ABSTRACT

In Christian theology vision of God is a reward, a consummation, reserved for the next life. In this life ‘no man has seen God at any time’. The Ṣūfis, on the contrary, reject this fardāyi zāhiḍ (devotee’s tomorrow), to use the expression of Ḥāfiẓ. They are intent on the here and now. The word mushāhada itself contains the notion of direct vision, shuhūd. The soul, by the fact of its spiritual and intellectual nature, is invited by God to behold Him and He will grant this favour to all who serve Him sincerely and whole-heartedly. The necessary condition for the divine revelation is not so much physical death as a mystical death, death to self. Self is a veil, a hindrance to sight of Him. It must disappear if God is to appear. God is, indeed, all that really exists. The rest is only appearance. Appearance glows and fades on the unchanging background of Being. Still, in the nature of things, God is free to reveal Himself or to conceal Himself. If He reveals Himself to His servant, that will be a free gift of His grace. It follows, then, that the preliminary disposition of fanā (disappearance of self) is also an effect of grace, it cannot be achieved by a man’s own efforts. Still, it could never be achieved at all did not man’s spiritual nature, witnessed to by the Qorānic nafakhnā fihi min rūhinā (we breathed into him of our Spirit), possess already the root of the matter, setting no limit to the scope of his knowledge and spiritual experience. It is true that a great mystic like ‘Aṭṭar can say:

‘The mind does not reach to the frontier of Thy perfection.
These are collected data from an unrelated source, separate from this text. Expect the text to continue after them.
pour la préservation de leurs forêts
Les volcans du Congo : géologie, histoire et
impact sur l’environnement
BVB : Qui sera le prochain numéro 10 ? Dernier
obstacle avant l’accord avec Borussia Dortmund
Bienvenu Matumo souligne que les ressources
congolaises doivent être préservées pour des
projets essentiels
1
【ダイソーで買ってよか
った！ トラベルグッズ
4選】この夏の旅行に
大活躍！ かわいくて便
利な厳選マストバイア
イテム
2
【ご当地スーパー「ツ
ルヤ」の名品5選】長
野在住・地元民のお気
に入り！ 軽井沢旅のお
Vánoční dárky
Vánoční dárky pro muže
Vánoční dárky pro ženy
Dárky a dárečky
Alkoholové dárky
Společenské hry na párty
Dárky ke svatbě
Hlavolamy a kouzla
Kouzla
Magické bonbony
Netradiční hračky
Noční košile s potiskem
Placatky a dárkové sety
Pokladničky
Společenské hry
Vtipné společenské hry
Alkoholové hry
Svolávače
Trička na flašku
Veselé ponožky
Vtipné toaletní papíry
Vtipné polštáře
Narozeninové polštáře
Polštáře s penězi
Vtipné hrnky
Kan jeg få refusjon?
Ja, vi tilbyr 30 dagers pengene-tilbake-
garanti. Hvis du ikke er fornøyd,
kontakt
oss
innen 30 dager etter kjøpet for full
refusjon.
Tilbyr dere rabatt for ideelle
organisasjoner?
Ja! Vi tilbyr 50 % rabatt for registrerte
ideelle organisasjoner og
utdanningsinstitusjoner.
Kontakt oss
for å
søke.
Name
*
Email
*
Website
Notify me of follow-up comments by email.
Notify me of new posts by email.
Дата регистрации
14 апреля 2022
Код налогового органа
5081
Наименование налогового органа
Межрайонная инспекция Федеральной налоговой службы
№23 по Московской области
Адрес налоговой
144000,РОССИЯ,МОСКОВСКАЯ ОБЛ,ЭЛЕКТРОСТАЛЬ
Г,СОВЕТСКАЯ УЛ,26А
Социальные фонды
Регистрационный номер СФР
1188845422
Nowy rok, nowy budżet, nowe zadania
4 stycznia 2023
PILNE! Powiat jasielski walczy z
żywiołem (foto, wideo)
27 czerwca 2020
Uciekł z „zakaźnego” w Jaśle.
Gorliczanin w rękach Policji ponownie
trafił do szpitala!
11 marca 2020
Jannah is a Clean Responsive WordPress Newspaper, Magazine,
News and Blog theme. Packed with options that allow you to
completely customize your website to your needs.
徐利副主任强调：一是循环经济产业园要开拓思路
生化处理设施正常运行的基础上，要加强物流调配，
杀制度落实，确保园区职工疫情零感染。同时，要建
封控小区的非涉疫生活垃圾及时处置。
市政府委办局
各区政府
‘The soul does not reach of itself the Palace of Union (viṣāl).

‘Were all the atoms of the world to become eyes,

84‘They could never comprehend Thy infinite Beauty.

And

‘This reason of mine, which for long I made my guide,

‘I have consumed in the effort to know God.

‘My whole life has been spent and with this weak reason I have learnt

This much alone: that I still know Him not.’